Die Sauer und Mosel hinauf und hinunter warten die Fischzüchter mit Sehnsucht auf den Augenblick, wo sie wieder in Tätigkeit treten dürfen. Seit März stehen sie - man könnte es so ausdrücken - am Ufer und sehen ihr Pachtgeld den Fluß hinuntertreiben, unwiederbringlich, und sie dürfen weder Hand noch Fuß rühren, um es zu länden. Dafür sagt ihnen der Staat von hüben und drüben: Geduld, Kinder, Euer Geld wächst Euch unter den Händen. Dank meiner väterlichen Fürforge vermehren sich in diesen Monaten die Fische, die ihr später fangen dürft, ins Ungezählte. Ich sorge dafür, daß Makrelen und Barben, Barsche und Brassen, Hechte und Aale, Mönen und Rotaugen, Schleien und Karpfen ihre Hochzeit und Taufe ungestört feiern dürfen. Erst wenn das große Fest der Vermehrung vorüber ist, ziehe ich die Schlagbäume wieder hoch und jeder, der mir seinen Tribut bezahlt hat, darf unbehelligt seinem Erwerb oder seinem Vergnügen am Wasser nachgehen.

Es ist sehr nett vom Staat, daß er den Fischpächtern diese Rede hält, und es wäre noch viel netter von ihm, hüben und drüben, wenn er auch demgemäß handelte.

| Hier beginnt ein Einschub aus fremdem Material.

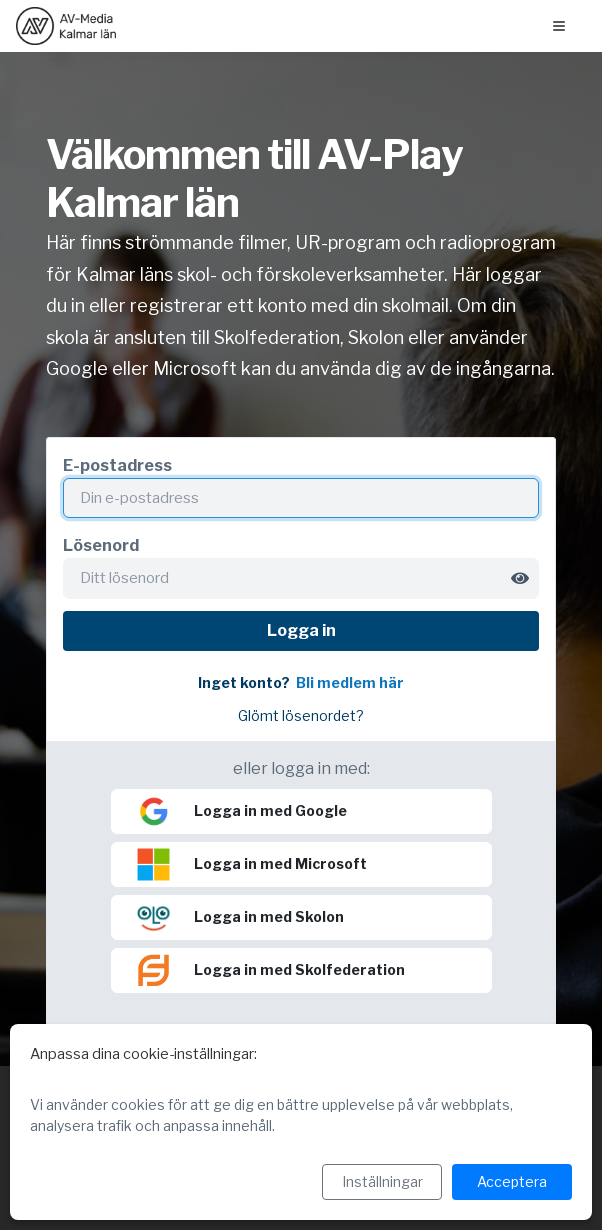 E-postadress (117, 465)
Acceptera (512, 1181)
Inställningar (382, 1181)
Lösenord (101, 545)
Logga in (301, 630)
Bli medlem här (350, 683)
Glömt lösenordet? (301, 715)
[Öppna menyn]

Aber das tut er leider nicht.

Er hat mit einer ganzen Reihe von Fischpächtern zu tun. Alle müssen während der gesetzlichen Schonzeit in der oben beschriebenen Haltung untätig und sehnsüchtig ihrem Verdienst und ihrem Vergnügen nachsehen, die ihnen das Wasser hinunterschwimmen wie dem Gerber die Felle.

Nur einem von allen ist es erlaubt, während der Laichzeit fischend seinem Verdienst - vielleicht auch seinem Vergnügen - nachzugehen, unter dem grotesken Vorwand der Fischzucht.

Ein Herr B. nämlich hat in Minden eine Fischzüchterei. Man züchtet bekanntlich Fische künstlich, indem man dem laichenden Fisch die Eier abstreicht und sie mit dem Samen in Brutbehältern bebrüten läßt. Herr B. hat nun unter dem Vorwand, den Laich für feine Anstalt gewinnen zu müssen, von dem Herrn Regierungspräsidenten in Trier die Erlaubnis erhalten, sich in der Sauer die nötigen Makrelen und Barben zu fangen, um sie abzustreichen.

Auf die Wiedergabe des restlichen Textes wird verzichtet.